If throw or any other API returns NeonResult::Err(Throw) and the error is then handled (eg: calling downcast_or_throw in some function, and then in an outer function trying to handle the error by trying another type... this came up when having an API try to read from either a number or string) even though the error is handled and the code can proceed and return NeonResult::Ok then JS still throws an exception after returning from Rust.

This is intentional and unfortunate. Statically preventing a user from interacting with a VM after an exception is throw is very unergonomic. It requires threading Context and gets very difficult, very fast. In nearly all cases of the N-API backend, Neon will panic if the VM is in a throwing state. Let me know if you aren't encountering this.

Most neon APIs deal with Throw directly - meaning handling error conditions is untennable

Can you further explain? There's a try_catch API if you need to recover from an exception, but in most cases propagating the error is sufficient.

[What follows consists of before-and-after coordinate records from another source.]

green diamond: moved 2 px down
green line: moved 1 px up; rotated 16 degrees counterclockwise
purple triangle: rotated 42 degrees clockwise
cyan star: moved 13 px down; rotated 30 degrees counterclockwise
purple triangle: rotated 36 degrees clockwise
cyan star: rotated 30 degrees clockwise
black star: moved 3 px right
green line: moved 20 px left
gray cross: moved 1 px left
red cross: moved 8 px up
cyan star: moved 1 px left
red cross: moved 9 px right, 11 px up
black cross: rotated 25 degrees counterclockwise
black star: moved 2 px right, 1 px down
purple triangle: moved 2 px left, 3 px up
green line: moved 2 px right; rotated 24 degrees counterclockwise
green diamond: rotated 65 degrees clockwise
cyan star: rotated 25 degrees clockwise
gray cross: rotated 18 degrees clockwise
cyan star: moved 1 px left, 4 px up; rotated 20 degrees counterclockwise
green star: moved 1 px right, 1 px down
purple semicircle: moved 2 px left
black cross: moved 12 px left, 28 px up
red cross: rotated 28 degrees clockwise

You can't easily mix and match error types because converting a value to an exception to call throw requires a Context... meaning that it can't be used with the ? operator

In my experience, it's best to separate code that interacts with the VM and code that doesn't as much as possible so that code only deals with one or the other. This way you can use ? in normal Rust code with no JavaScript interaction. It gets wrapped with code that reads from Js or writes to it.

It might be helpful to have better examples here.

A should also mention that Neon is not 1.0 and still undergoing some breaking changes (most notably to borrowing buffers), not sure how that might impact your crate. Cheers!